## SUPPLIED RECORDS
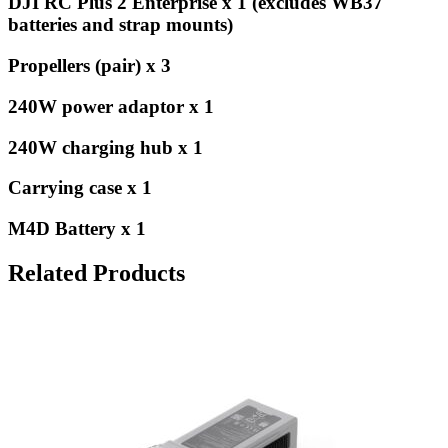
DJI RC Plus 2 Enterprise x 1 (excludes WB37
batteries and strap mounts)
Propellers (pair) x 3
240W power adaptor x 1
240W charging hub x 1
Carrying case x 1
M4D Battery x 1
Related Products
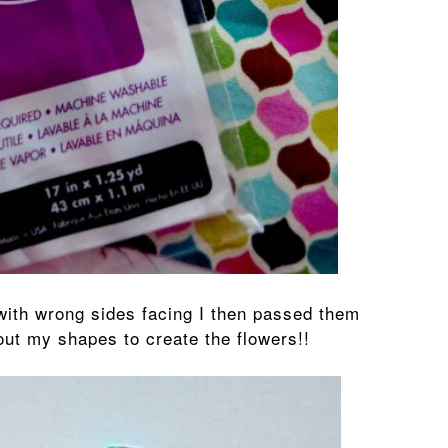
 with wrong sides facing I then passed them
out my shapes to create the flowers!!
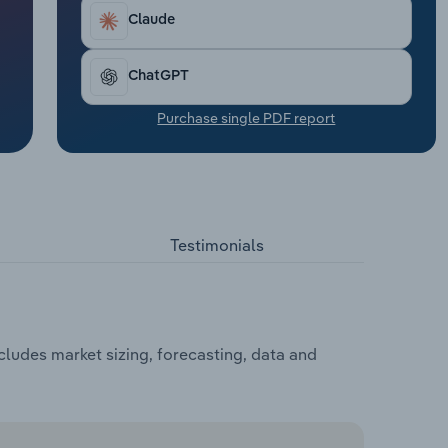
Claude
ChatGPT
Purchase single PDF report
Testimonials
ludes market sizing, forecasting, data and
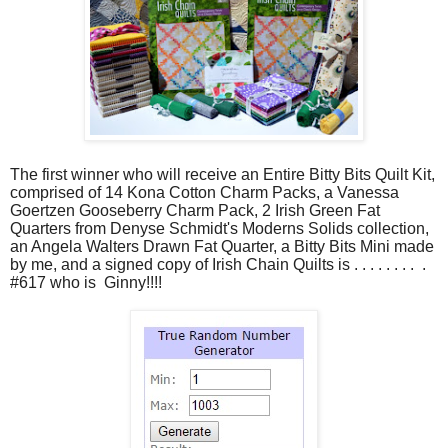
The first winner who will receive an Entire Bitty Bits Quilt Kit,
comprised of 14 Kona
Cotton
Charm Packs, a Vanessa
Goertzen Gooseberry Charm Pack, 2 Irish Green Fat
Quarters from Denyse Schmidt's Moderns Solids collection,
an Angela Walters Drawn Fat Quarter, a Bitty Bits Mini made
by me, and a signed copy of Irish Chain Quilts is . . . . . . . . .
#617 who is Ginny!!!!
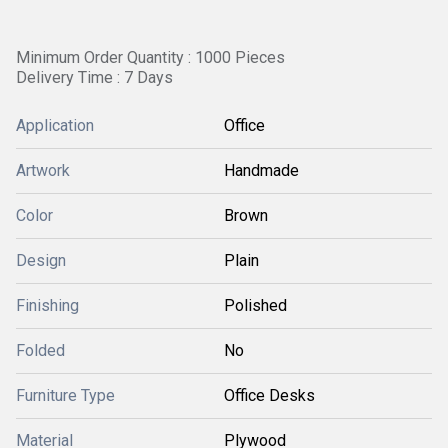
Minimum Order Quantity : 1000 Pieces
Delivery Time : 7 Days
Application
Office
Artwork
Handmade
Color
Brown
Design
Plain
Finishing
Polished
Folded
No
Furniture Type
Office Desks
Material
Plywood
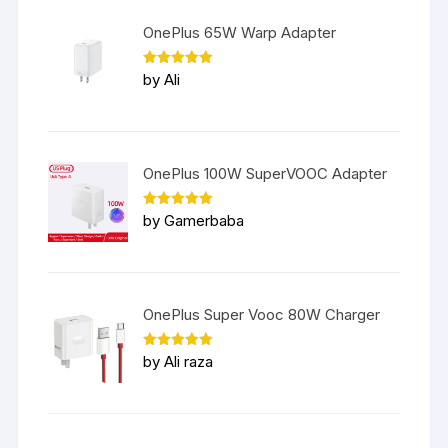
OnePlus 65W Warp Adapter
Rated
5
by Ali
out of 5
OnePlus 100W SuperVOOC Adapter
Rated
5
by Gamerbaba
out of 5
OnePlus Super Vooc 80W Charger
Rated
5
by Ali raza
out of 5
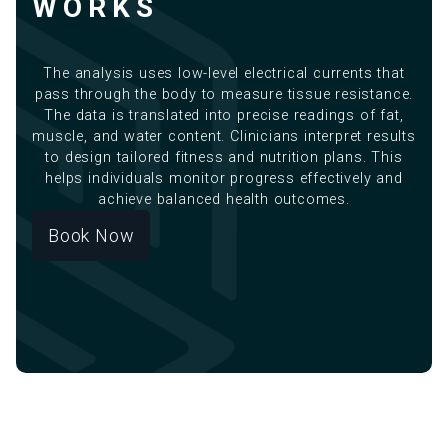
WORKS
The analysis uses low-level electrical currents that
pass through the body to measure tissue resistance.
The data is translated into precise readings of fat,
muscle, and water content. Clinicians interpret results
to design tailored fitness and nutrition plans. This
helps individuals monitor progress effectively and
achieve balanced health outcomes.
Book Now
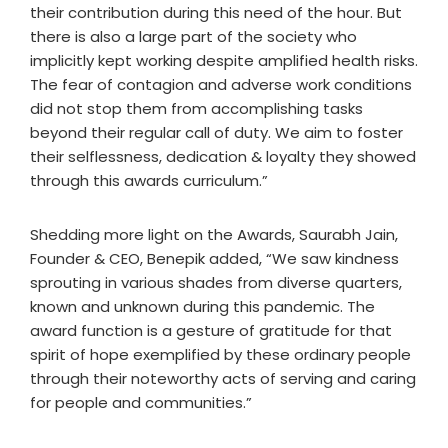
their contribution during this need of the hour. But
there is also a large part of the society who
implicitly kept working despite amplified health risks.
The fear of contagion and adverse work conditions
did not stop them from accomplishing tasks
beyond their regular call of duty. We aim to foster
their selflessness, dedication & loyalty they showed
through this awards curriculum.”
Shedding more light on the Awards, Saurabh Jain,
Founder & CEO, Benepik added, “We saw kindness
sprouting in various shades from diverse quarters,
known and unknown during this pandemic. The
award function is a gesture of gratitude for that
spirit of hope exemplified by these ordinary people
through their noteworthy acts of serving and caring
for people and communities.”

## TASK DESCRIPTION
Above, find the line holding "M4D Battery x 1" and the line holding "The analysis uses". Print exactly those two lines and every line between them, but no pictures.

## RESULT OF THE EXERCISE
M4D Battery x 1
Related Products
 with wrong sides facing I then passed them
out my shapes to create the flowers!!
Claude
ChatGPT
Purchase single PDF report
Testimonials
ludes market sizing, forecasting, data and
The first winner who will receive an Entire Bitty Bits Quilt Kit,
comprised of 14 Kona
Cotton
Charm Packs, a Vanessa
Goertzen Gooseberry Charm Pack, 2 Irish Green Fat
Quarters from Denyse Schmidt's Moderns Solids collection,
an Angela Walters Drawn Fat Quarter, a Bitty Bits Mini made
by me, and a signed copy of Irish Chain Quilts is . . . . . . . . .
#617 who is Ginny!!!!
Minimum Order Quantity : 1000 Pieces
Delivery Time : 7 Days
Application
Office
Artwork
Handmade
Color
Brown
Design
Plain
Finishing
Polished
Folded
No
Furniture Type
Office Desks
Material
Plywood
OnePlus 65W Warp Adapter
Rated
5
by Ali
out of 5
OnePlus 100W SuperVOOC Adapter
Rated
5
by Gamerbaba
out of 5
OnePlus Super Vooc 80W Charger
Rated
5
by Ali raza
out of 5
WORKS
The analysis uses low-level electrical currents that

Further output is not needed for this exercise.